I screenshotted this and then accidentally refreshed the browser. The website loaded a new puzzle so I lost the answer. The goal is to gain a piece.

Your knight starts at e4.

If I move it to g3 or f2 I lose the knight.

If I move it to d2 I lose the knight and help the opponent develop their pieces.

If I move it to c3 I trade a knight for a knight. That doesn't win me material.

By moving it to c5 I trap the bishop. No matter what space it moves to next turn, it's dead. This gains me material. I think this is a good answer, and the best one I can see. I tried this and it said that wasn't the answer???

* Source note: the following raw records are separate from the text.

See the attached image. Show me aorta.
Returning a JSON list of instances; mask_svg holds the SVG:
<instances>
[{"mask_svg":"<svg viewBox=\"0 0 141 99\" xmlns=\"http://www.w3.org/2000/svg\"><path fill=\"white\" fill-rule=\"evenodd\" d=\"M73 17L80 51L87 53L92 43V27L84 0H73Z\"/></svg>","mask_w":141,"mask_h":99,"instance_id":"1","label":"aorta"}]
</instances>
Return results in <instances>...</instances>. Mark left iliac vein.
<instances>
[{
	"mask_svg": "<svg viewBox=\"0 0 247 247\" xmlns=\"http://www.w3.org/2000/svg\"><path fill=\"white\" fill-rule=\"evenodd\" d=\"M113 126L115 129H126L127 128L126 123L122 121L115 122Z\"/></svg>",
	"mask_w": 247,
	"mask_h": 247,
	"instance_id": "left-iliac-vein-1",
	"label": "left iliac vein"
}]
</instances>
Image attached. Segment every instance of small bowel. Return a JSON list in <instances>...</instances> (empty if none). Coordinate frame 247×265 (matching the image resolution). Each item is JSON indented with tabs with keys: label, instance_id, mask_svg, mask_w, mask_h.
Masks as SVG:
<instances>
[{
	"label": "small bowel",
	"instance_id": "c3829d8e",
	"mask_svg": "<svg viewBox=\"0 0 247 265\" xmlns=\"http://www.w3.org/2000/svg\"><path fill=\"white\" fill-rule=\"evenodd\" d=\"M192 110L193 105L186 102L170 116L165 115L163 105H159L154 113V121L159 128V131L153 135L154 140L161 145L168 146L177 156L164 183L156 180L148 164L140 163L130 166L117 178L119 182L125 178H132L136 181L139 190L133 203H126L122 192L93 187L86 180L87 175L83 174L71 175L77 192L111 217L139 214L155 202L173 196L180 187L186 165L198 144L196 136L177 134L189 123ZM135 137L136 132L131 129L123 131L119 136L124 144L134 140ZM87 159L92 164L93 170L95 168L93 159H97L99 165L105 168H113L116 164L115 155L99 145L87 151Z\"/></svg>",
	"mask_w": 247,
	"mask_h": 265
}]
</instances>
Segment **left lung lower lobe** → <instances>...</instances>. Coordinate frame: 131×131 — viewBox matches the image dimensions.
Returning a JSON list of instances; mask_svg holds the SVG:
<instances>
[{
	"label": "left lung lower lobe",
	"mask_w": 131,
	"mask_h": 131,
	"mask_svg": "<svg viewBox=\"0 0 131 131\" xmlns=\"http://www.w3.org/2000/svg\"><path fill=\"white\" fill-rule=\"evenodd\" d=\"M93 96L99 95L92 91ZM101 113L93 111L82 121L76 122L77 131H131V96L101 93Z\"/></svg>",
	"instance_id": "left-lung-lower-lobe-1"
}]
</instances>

I considered moving my f8 bishop to c5 and then moving my knight to f2 to fork their queen and rook, but if I move my bishop this turn, they just take my knight with their knight to prevent the fork.

I could move my queen to put their king in check, but that develops the queen to early and doesn't win me anything. They just block with a pawn and I waste a turn.

Doomed_Noob

https://i.ibb.co/20KQ6nFp/image-2025-06-12-084354803.png

SuryaVS
The move is Qc5+! If g3 nxg3 hxg3 qxh1 and you ar a exchange up.
Doomed_Noob

The queen can't move to c5. That's not a square in a straight line that the queen can move to.

magipi

The guy means Qh4+. I have no idea how that became Qc5, h and c aren't even close to each other on any keyboard.

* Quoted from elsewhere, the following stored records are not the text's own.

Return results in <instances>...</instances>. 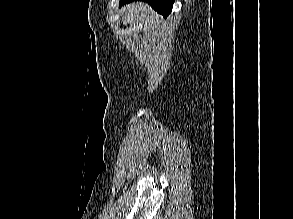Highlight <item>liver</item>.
Here are the masks:
<instances>
[{
    "instance_id": "6515ba94",
    "label": "liver",
    "mask_w": 293,
    "mask_h": 219,
    "mask_svg": "<svg viewBox=\"0 0 293 219\" xmlns=\"http://www.w3.org/2000/svg\"><path fill=\"white\" fill-rule=\"evenodd\" d=\"M124 14L122 16V23L124 25L134 23L135 19L143 21L149 26L159 23L161 17L156 14L148 4L143 2H135L123 8Z\"/></svg>"
}]
</instances>
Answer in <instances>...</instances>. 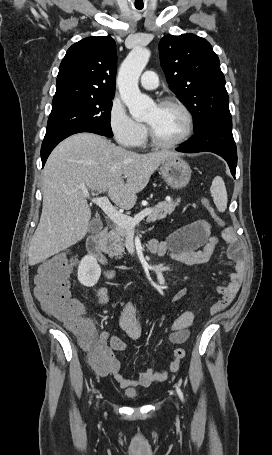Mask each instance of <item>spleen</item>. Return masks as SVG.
Listing matches in <instances>:
<instances>
[{
  "mask_svg": "<svg viewBox=\"0 0 272 455\" xmlns=\"http://www.w3.org/2000/svg\"><path fill=\"white\" fill-rule=\"evenodd\" d=\"M210 192L218 211L224 212L227 208L228 197L225 183L222 177L216 176L213 179Z\"/></svg>",
  "mask_w": 272,
  "mask_h": 455,
  "instance_id": "obj_1",
  "label": "spleen"
}]
</instances>
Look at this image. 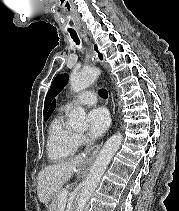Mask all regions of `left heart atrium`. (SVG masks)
Here are the masks:
<instances>
[{
    "instance_id": "39dd6f15",
    "label": "left heart atrium",
    "mask_w": 179,
    "mask_h": 211,
    "mask_svg": "<svg viewBox=\"0 0 179 211\" xmlns=\"http://www.w3.org/2000/svg\"><path fill=\"white\" fill-rule=\"evenodd\" d=\"M88 134L91 138L101 137L110 125V117L104 108H94L87 115Z\"/></svg>"
}]
</instances>
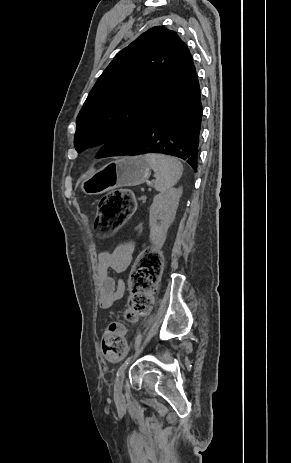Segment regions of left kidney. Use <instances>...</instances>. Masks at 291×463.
I'll use <instances>...</instances> for the list:
<instances>
[{"mask_svg":"<svg viewBox=\"0 0 291 463\" xmlns=\"http://www.w3.org/2000/svg\"><path fill=\"white\" fill-rule=\"evenodd\" d=\"M182 188H171L161 192L153 199L150 206L149 226L150 241L156 248H162L166 240L167 231L175 219Z\"/></svg>","mask_w":291,"mask_h":463,"instance_id":"left-kidney-1","label":"left kidney"}]
</instances>
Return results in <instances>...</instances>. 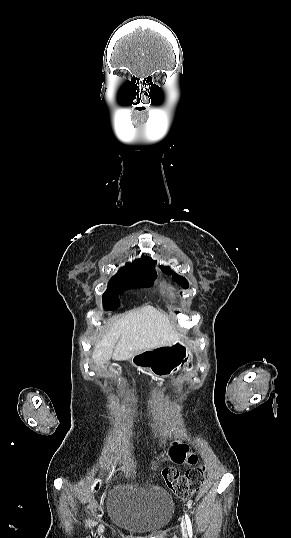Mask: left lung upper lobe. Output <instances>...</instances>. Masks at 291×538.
Instances as JSON below:
<instances>
[{
	"label": "left lung upper lobe",
	"instance_id": "obj_1",
	"mask_svg": "<svg viewBox=\"0 0 291 538\" xmlns=\"http://www.w3.org/2000/svg\"><path fill=\"white\" fill-rule=\"evenodd\" d=\"M160 267H161L163 272H165V273H167L169 275L172 274L173 275L172 276L173 280L176 281L179 285L183 286L184 288H188L189 284H188V282L186 281V279L184 277L178 276L177 274H175L170 269V267H168V266H165V267L160 266Z\"/></svg>",
	"mask_w": 291,
	"mask_h": 538
}]
</instances>
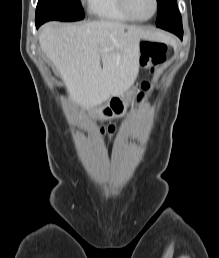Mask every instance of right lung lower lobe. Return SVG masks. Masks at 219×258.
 <instances>
[{
	"label": "right lung lower lobe",
	"instance_id": "obj_1",
	"mask_svg": "<svg viewBox=\"0 0 219 258\" xmlns=\"http://www.w3.org/2000/svg\"><path fill=\"white\" fill-rule=\"evenodd\" d=\"M41 24H36V27L38 28Z\"/></svg>",
	"mask_w": 219,
	"mask_h": 258
}]
</instances>
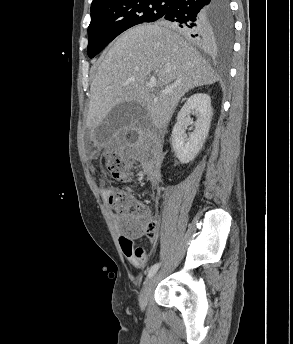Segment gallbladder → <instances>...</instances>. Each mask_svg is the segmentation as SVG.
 I'll return each mask as SVG.
<instances>
[{
  "label": "gallbladder",
  "mask_w": 293,
  "mask_h": 344,
  "mask_svg": "<svg viewBox=\"0 0 293 344\" xmlns=\"http://www.w3.org/2000/svg\"><path fill=\"white\" fill-rule=\"evenodd\" d=\"M146 110L135 102H123L114 106L94 131V140L98 145L107 144L119 130L131 126L140 119Z\"/></svg>",
  "instance_id": "gallbladder-1"
}]
</instances>
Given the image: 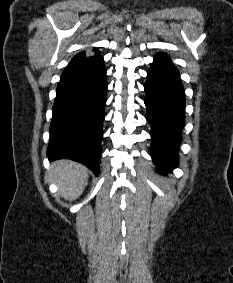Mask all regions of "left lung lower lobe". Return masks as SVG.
<instances>
[{
  "instance_id": "left-lung-lower-lobe-1",
  "label": "left lung lower lobe",
  "mask_w": 233,
  "mask_h": 283,
  "mask_svg": "<svg viewBox=\"0 0 233 283\" xmlns=\"http://www.w3.org/2000/svg\"><path fill=\"white\" fill-rule=\"evenodd\" d=\"M146 119L152 126L151 155L159 172L177 166V146L184 126L185 93L177 68L165 53L154 57L144 86Z\"/></svg>"
}]
</instances>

Qh4+ indeed is the solution, that's a pretty common pattern in puzzles.

Your analysis was bad to begin with. Nc5 doesn't win you material either, you just trade a knight for a bishop.

Doomed_Noob

Levi Rossman has said if you can trade a knight for a bishop it gives you an advantage in the endgame because you're up a bishop. They aren't the same thing even if they count for the same number of points. It's preferable to have a bishop than a knight.

magipi
Doomed_Noob wrote:

Levi Rossman has said if you can trade a knight for a bishop it gives you an advantage in the endgame because you're up a bishop. They aren't the same thing even if they count for the same number of points. It's preferable to have a bishop than a knight.

Without knowing the video, I'd assume he was probably joking. No way he really tried to suggest that a bishop against the knight is "up a bishop". A bishop is slightly better than a knight on average. It all depends on the position.

Qh4+ (and then 2. g3 Nxg3 3. hxg3 Qxg1) however wins an exchange and a pawn.